I notice we have a sticky thread for meals, but I am starting to find stagnation in my snacks. I am working at about 100-150cals in each snack and think that if I don't start rotating them pretty soon I'll get very bored and the temptation will set in.
I usually eat apples, bananas, tinned peaches, yoghurt with fruit puree in it or, rarely, a slice of toast. Can you help me broaden out? No vegetable or tomato suggestions, please, I'm not in the right place with my food phobia to eat something that is only veggies.
Once in a while, if you want to seriously indulge yourself . . .a McDs ice cream cone is 150 calories. It's a wonderful way to have a sweet snack that is self-limiting--it's gone before you get home!
Those are all carbs - what about protein and fats?
A little bit of nuts, a cup of fat-free cottage cheese, greek yogurt with splenda + 1/2 banana (110 for 175g serving yogurt, splenda = 4 cals per tsp, + 1/2 banana around 30-40 cals, 150 total)
I also do brown rice cakes with shaker powder (you know those flavour shakers for popcorn??)
I eat a hard-boiled egg and an apple (the trinity of protein, fat and carbs). A little protein at every meak or snack keeps me full. Just carbs and I'm starving and craving more. And good fats fill me up too and, wait for it, are good for you! But just a little.
Just about any fruit, or a piece of toast, with peanut (or any other nut) butter is a great way to get carbs, fat, and protein in. I'm also totally a mini-Lärabar junkie. They're all-natural and the mini-ones are typically under or around 100 calories.
I love to use a low-cal tortilla (mine have 45 cals) and put some hummus, spinach leaves, and a turkey slice on - usually around 150 cals and SOOOO filling (especially if you use a tortilla with extra fiber).
Soup might be a good choice, or even broth, although sodium for ready-made soups is an issue.
In a pinch, when I'm traveling, I like mini protein bars for 80-130 calories.
I will sometimes take a slice of thinly sliced low fat/low sodium deli ham (about 20 calories) toss on 1/3 ounce of shredded cheese (colby usually) roll it up and munch on it. Two of those would be about 120 calories.

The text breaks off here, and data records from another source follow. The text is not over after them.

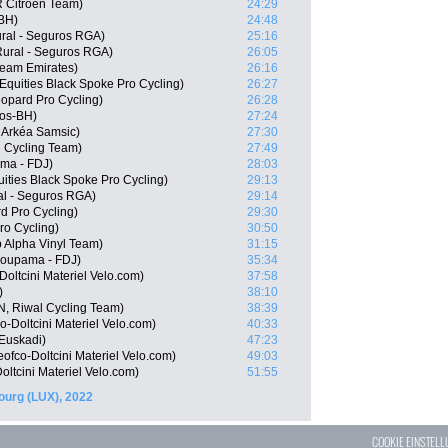
 Citroën Team)
24:29
-BH)
24:48
ral - Seguros RGA)
25:16
Rural - Seguros RGA)
26:05
Team Emirates)
26:16
Equities Black Spoke Pro Cycling)
26:27
opard Pro Cycling)
26:28
gos-BH)
27:24
 Arkéa Samsic)
27:30
l Cycling Team)
27:49
ma - FDJ)
28:03
ities Black Spoke Pro Cycling)
29:13
al - Seguros RGA)
29:14
d Pro Cycling)
29:30
ro Cycling)
30:50
p Alpha Vinyl Team)
31:15
roupama - FDJ)
35:34
Doltcini Materiel Velo.com)
37:58
)
38:10
, Riwal Cycling Team)
38:39
-Doltcini Materiel Velo.com)
40:33
 Euskadi)
47:23
fco-Doltcini Materiel Velo.com)
49:03
ltcini Materiel Velo.com)
51:55
urg (LUX), 2022
COOKIE EINSTEL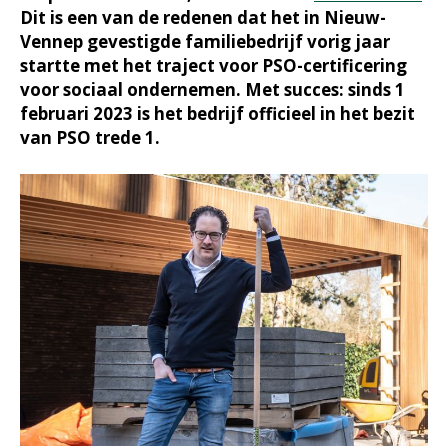
Dit is een van de redenen dat het in Nieuw-
Vennep gevestigde familiebedrijf vorig jaar
startte met het traject voor PSO-certificering
voor sociaal ondernemen. Met succes: sinds 1
februari 2023 is het bedrijf officieel in het bezit
van PSO trede 1.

I'm a crunchy snack person. So instead of chips I eat Cheerios. 1 cup of plain Cheerios is 100 cals or 3/4 cup of Chocolate Cheerios is 100 cals. I also get a 100 calorie mini bag of popcorn. Also I eat Chocolate Fiber One fiber bars and those are 140 calories. That's what I give my 2yr old instead of candy. She loves them.
Greek yogurt has an insane amount of protein in it -- much, much more than regular yogurt.
Ah, I see. I refer to all yoghurts, fromage frais, LF rice, anything you get in a pot in the dairy counter that isn't cheese as yoghurt, it actually is Greek yoghurt I am eating.